Assignment: Your task is to find every line of the data that holds the string "CONTINUE" and copy it.

Records for this exercise:
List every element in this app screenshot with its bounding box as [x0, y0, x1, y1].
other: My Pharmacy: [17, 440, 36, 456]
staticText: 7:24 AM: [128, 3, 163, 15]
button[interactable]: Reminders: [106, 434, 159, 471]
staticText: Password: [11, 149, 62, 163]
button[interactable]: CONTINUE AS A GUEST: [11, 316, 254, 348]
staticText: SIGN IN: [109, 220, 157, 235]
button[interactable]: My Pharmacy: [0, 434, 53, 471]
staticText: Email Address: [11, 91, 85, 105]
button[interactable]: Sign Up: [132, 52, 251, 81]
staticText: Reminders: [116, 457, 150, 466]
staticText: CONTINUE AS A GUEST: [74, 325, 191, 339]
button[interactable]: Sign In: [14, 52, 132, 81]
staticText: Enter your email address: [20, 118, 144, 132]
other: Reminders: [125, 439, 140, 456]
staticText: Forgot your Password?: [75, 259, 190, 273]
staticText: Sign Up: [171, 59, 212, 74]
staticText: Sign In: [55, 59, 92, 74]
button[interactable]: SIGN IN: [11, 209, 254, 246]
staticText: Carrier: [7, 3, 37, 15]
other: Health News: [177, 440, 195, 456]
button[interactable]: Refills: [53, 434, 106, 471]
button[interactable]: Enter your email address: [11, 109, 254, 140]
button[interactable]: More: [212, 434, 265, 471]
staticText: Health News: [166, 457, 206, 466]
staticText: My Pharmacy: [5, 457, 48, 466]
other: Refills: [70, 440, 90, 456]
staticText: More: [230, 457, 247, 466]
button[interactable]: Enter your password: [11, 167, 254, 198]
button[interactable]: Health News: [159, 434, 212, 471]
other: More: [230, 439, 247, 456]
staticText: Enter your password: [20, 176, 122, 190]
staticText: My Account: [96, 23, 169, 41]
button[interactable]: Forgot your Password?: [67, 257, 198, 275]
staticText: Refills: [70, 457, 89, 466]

Output for this task:
button[interactable]: CONTINUE AS A GUEST: [11, 316, 254, 348]
staticText: CONTINUE AS A GUEST: [74, 325, 191, 339]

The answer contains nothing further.